The average malvertising path length is 8.11 nodes, much longer than the average crawled ad path length of 3.59 nodes. The average lifetime of a malicious domain is relatively short, ranging from 1 to 5 days, while the overall campaign can last for months. “Thus, the individual malvertising domains can be more dynamic and harder to detect due to their transient nature and the use of domain rotations by attackers.”

Malvertising nodes stand out for the following features:

  • Using the EasyList and EasyPrivacy online lists, nodes were classified as publishers, advertisers, or unknown. 91.6% of malicious nodes detected were unknown.
  • Most malicious domains expire within one year of registration, in contrast normal nodes have longer expiration dates.
  • Many malicious domains belong to free domain providers such as .co.cc.
  • Many exploit servers and redirectors have distinctive URL features, for example /showthread\.php\?t=\d{8} matches the URLs of 34 different malicious nodes, suggesting the use of templates or scripts to generate URLs.
  • Almost 80% of malicious nodes are associated with only a small number of publishers. “This observation suggests that attackers usually create new ad networks or hijack small, unpopular ones, rather than directly targeting large, popular ad networks that are better managed and harder to compromise.”

Malvertising paths stand out for the following features:

  • Adjacent node pairs that occur frequently on ad paths (e.g. youtube.com to doubleclick.com) are less likely to be associated with malicious nodes.
  • 64% of malvertising domain-paths involve more than one ad network on the path. These paths may well be associated with ad syndication, where large ad networks such as DoubleClick resell ad spaces to small ad networks that are more vulnerable. “Out of 101 malvertising domain paths involving DoubleClick, there exist only 8 domain paths where DoubleClick directly connects to a malicious node.”
  • Malvertising paths are usually longer, and include multiple nodes whose roles are unknown.
  • The closer a node stands to a malicious node, the more likely it is involved in multiple malvertising domain-paths.

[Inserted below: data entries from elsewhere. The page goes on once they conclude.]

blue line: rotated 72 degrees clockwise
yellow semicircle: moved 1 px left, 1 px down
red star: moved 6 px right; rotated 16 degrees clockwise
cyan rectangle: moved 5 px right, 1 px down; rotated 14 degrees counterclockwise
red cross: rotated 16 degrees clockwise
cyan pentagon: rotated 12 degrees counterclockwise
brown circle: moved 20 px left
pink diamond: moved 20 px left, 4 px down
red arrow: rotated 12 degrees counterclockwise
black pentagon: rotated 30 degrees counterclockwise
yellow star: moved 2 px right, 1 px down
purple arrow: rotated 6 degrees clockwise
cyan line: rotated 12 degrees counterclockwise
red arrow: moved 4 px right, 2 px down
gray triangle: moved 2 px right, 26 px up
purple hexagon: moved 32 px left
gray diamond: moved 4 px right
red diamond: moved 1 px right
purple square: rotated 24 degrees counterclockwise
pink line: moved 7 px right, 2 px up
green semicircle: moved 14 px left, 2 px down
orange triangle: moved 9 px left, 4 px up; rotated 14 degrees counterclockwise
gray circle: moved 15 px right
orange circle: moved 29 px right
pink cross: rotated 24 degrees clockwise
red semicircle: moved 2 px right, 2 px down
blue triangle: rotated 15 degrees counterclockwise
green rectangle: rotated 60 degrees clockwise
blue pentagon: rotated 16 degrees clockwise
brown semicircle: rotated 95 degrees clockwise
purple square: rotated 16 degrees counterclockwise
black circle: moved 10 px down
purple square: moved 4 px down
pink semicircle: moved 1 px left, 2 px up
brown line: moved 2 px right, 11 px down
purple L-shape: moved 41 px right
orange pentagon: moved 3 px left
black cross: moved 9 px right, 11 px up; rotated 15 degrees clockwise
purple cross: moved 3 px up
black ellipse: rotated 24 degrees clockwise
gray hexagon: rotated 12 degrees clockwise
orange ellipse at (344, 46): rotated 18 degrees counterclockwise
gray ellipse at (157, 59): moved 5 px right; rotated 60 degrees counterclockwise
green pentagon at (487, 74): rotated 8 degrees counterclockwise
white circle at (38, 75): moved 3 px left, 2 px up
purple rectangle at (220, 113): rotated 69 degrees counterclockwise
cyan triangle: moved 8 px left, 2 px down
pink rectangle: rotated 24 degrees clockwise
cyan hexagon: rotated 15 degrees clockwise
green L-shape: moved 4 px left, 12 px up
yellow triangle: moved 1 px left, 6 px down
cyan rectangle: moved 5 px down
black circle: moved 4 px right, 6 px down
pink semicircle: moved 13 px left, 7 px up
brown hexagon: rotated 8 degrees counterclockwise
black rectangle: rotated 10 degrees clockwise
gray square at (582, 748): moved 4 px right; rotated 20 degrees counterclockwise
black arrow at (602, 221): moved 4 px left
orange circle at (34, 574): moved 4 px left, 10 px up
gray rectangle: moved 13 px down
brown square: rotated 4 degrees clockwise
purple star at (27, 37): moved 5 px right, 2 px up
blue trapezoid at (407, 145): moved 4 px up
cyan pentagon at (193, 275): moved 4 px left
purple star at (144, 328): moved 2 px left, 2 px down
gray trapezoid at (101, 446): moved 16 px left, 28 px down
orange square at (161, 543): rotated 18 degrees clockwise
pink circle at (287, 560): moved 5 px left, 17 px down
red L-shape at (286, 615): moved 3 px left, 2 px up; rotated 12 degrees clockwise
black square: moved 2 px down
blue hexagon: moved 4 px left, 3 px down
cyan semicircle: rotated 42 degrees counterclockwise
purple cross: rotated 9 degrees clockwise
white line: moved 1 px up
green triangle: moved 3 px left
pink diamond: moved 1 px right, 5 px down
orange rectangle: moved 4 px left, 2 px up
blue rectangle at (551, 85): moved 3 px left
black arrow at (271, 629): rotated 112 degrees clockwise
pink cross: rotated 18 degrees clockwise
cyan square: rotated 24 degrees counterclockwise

When we combine node features with ad paths, they become more distinctive for identifying attacks. For example, the roles bplayed by different legitimate nodes (e.g., publishers, ad networks, and trackers) and their orders are not completely random. It is unusual to observe multiple consecutive nodes, completely unrelated with ads, staying together along the redirection chain of a normal ad. We also find that newly registered ad domains are much rarer than newly registered normal Web sites. So studying the topology and interactions among nodes, combined with their features, provides great opportunities for detection.

Using these findings, the authors built MadTracer for detecting malvertising activities. MadTracer has two main components: one to analyze ad paths and their features, and one to intensively monitor infected publisher pages to study cloaking techniques and expand detection results.

We adopt a statistical learning framework based on decision trees to automatically generate a set of detection rules.

The features used by the framework are based on those described previously. MadTracer generates 82 rules from the training data. The false positive rate is very low, with a 0.11% false positive rate for pages, and a 0.075% false positive rate for domain paths. Scam attempts flagged by MadTracer were manually verified, drive-by-downloads flagged by MadTracer were verified with SafeBrowsing and Forefront. Click-frauds flagged by MadTracer are verified through path inspection – whether they contain an invisible iframe with automatic redirection, and whether this lands on a PPC ad landing page. The overall false detection rate is 5%.

The early detection ability and the higher coverage of our approach demonstrate the power of detection using ad paths and rich node attributes. By focusing on the malvertising infrastructure instead of malicious ad contents, MadTracer has the ability to detect new, stealthy malvertising activities that slip under the existing malware scanners.